His main contention is that these undoubtedly authoritarian and oppressive regimes will be unable to support generous social spending programs and lose support from the majority of their population. This is based largely on a regurgitation of historical fact and press reports from the last five or so years, which reads like a rapid fire account of press clippings rather than a deep and accurate analysis of the GCC monarchs’ impending demise.
An empirical model explaining how and when the breaking point is supposedly reached as resources decline and the demands of local populations rise never emerges. Throughout, the reader continually feels as if the narrative will lead to one, but it does not deliver.
The only concrete scenario Davidson proposes is that the death of the current GCC monarchs will lead to the downfall of their regimes. Yet, while succession is an issue amongst these authoritarian regimes, the processes have historically been rather smooth, with the exception of Qatar with its feud amongst the Al Thanis.
The first two chapters (around half the book) are a historical overview with a few tidbits that could be interesting for those who have no previous knowledge of the region.
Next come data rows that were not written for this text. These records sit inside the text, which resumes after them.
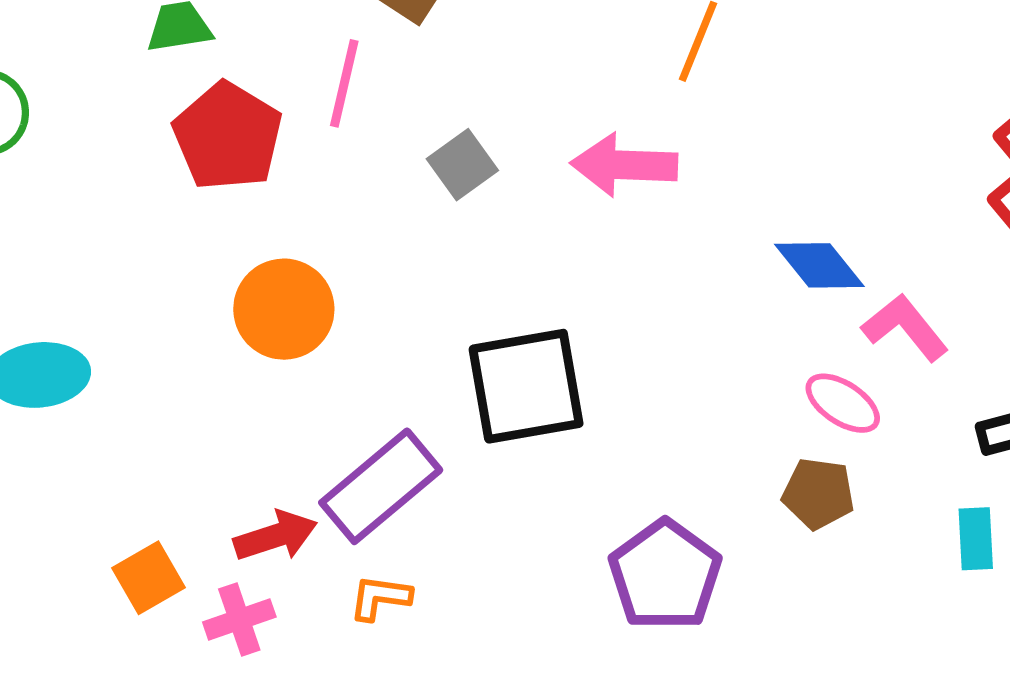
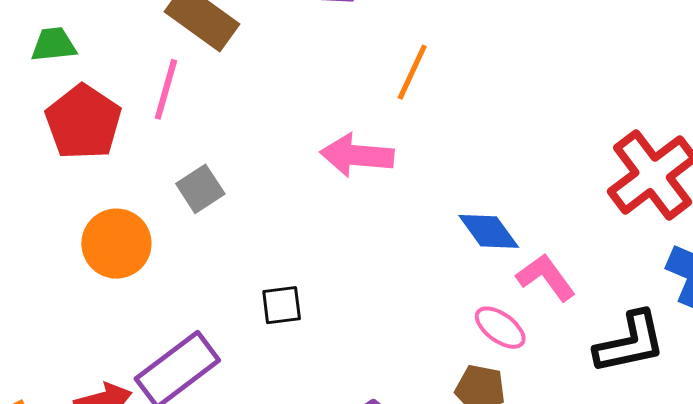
gray square: (462, 165) -> (200, 189), moved
black square: (526, 386) -> (282, 305), size x0.5

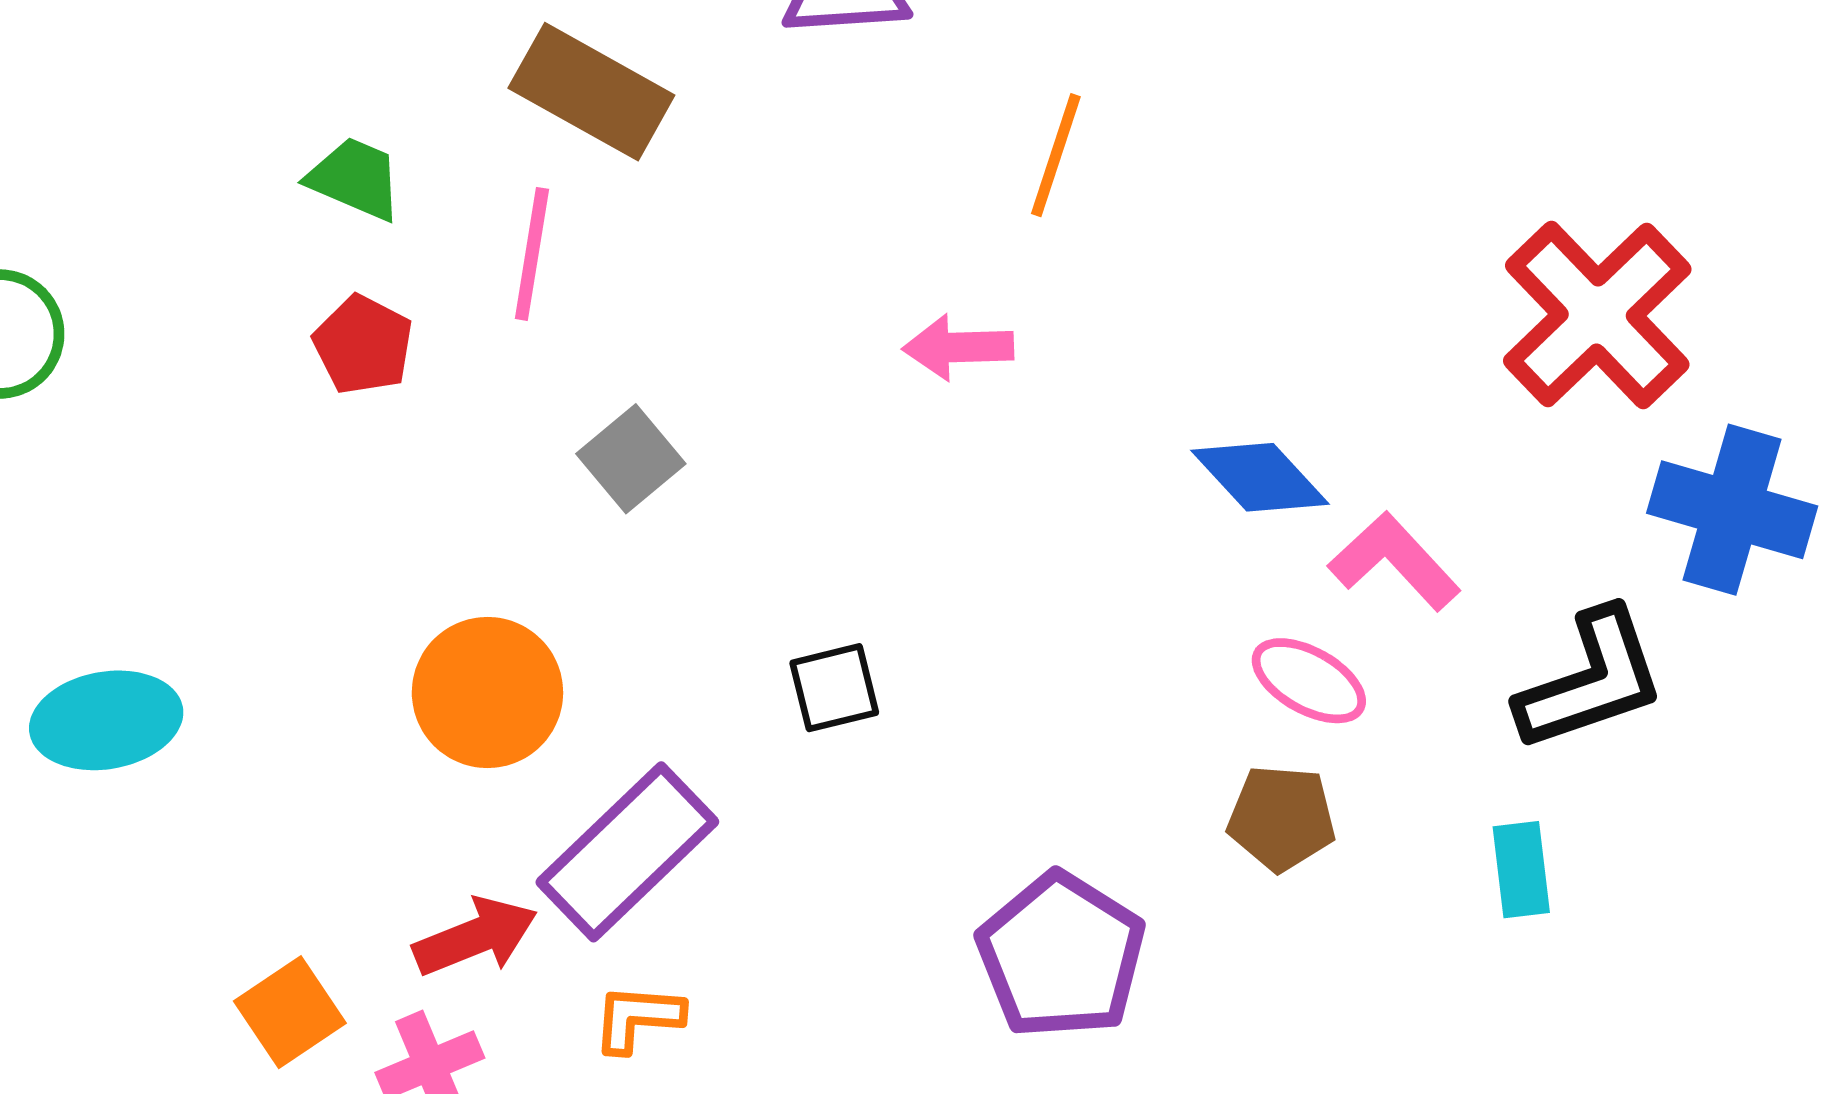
green trapezoid: (54, 45) -> (355, 179), moved, turned 36
red pentagon: (83, 122) -> (363, 345), size x0.6
pink arrow: (357, 155) -> (958, 347), size x0.7
orange circle: (116, 244) -> (487, 693), moved

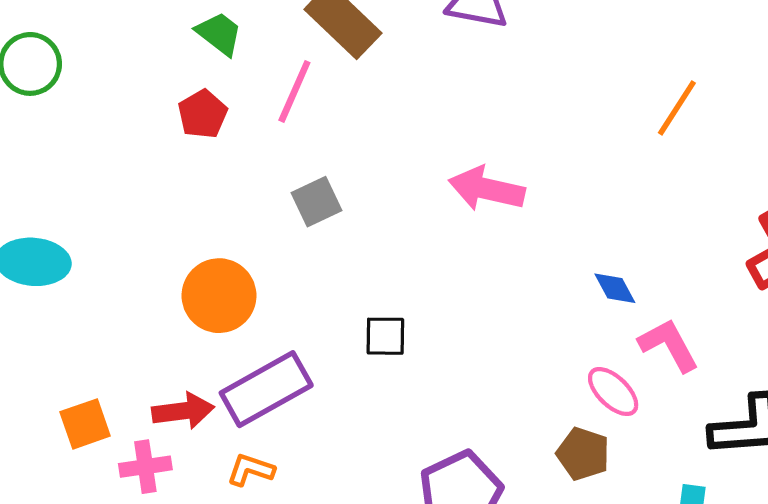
orange line: (1056, 155) -> (677, 108), moved
pink arrow: (958, 347) -> (487, 189), size x1.4
blue diamond: (1260, 477) -> (615, 288), size x0.7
But it will ultimately bore anyone who has ever lived or visited the Gulf for anything more than a holiday.
In the chapter titled “The Coming Collapse” he takes the reader through the pressures that regimes have faced since the uprisings spread throughout the region. One anticipates that he will at least offer some kind of scenario as to how all the inherent internal and external weaknesses will culminate in a systemic collapse, but it never occurs. Instead, Davidson tells of how the regimes largely weathered the storm through their usual combination of repression and largesse. Indeed, by the end of the chapter, and the book, Qatar even looks to be the outlier that will most likely survive his doomsday predictions.
The conclusion, where Davidson anticipates that the poorer states will fall, is only nine pages long and goes through another last gasp of recent incidents rather than any final structural analysis.
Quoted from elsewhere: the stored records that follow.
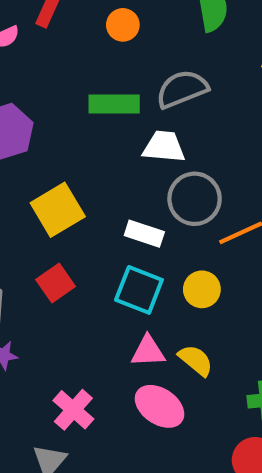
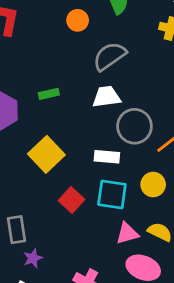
orange circle: (123, 25) -> (78, 20), moved
green rectangle: (114, 104) -> (49, 94), moved, size x0.6
red square: (56, 283) -> (71, 200), moved

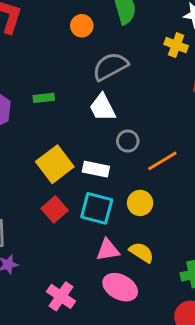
white trapezoid: (107, 97) -> (103, 108), turned -116
gray circle: (134, 126) -> (128, 141), size x0.6
yellow square: (46, 154) -> (55, 164), moved

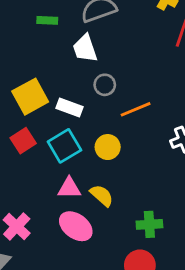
green rectangle: (44, 98) -> (47, 20), moved
cyan square: (97, 208) -> (64, 146), turned 36

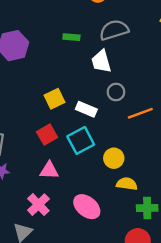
yellow square: (30, 97) -> (54, 99), size x0.7
yellow circle: (108, 147) -> (114, 158), moved
pink triangle: (69, 188) -> (49, 170), moved
yellow semicircle: (102, 195) -> (127, 184), moved, turned -36

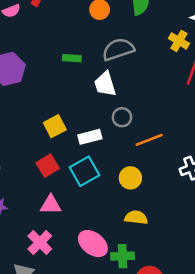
white rectangle: (86, 109) -> (90, 137), turned -36
yellow circle: (114, 158) -> (130, 178), moved
green cross: (147, 208) -> (123, 256), moved

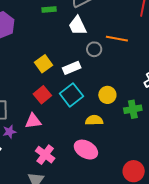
orange line: (149, 140) -> (117, 39), moved, turned 40
pink triangle: (51, 205) -> (33, 121), moved
yellow semicircle: (136, 217) -> (94, 120), moved
green cross: (123, 256) -> (133, 109), moved

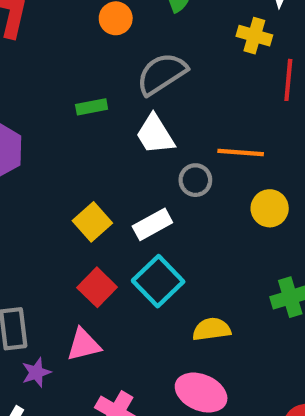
yellow circle: (107, 95) -> (270, 208), moved

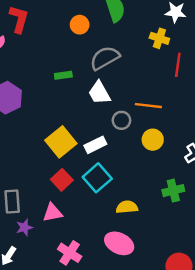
yellow circle: (270, 208) -> (153, 140), moved
yellow square: (92, 222) -> (61, 142), size x1.4

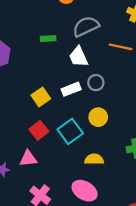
orange line: (148, 106) -> (121, 47), moved
yellow circle: (153, 140) -> (98, 117), moved
yellow square: (61, 142) -> (41, 97), size x0.7
white rectangle: (95, 145) -> (71, 89), moved

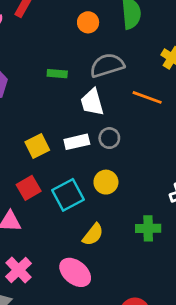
yellow semicircle: (94, 159) -> (93, 235), turned 120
Even though Davidson has lived and taught in the Gulf, it’s suspect that he never considers the amount of actual vocal and vibrant support that many locals have for their rulers, much unlike the apathy and eventual anger of Arabs who eventually overthrew their autocrats. Like many other Western writers, he falls into Western ethnocentrism, overemphasizing social media as the factor that “crucially” drives subversive change amongst all Arabs, who he also seems to perceive as some kind of monolith instead of the fractured people they have proven to be.
Almost as a force of habit, the Western publications that heralded Davidson, as well as the work itself, take on an orientalist approach devoid of any critical analysis around the idea that all peoples will automatically prefer the uncertainties of democratic life to a comfortable state subsidized existence.
What they continue to miss is that one cannot expect to produce the kind of society-wide phenomena needed to effect a true transition resembling those from Tunisia to Yemen without a prolonged period of wide inequalities and discrimination between rich and poor, not the middle class and the uber-rich. Because, ultimately, people do not revolt when they are in a mall with a ski lift and can’t afford to buy the next iPhone. They rise up when they tire of loitering on the curb hungry and jobless as fancy cars with government plates pass by them by like the days of their lives.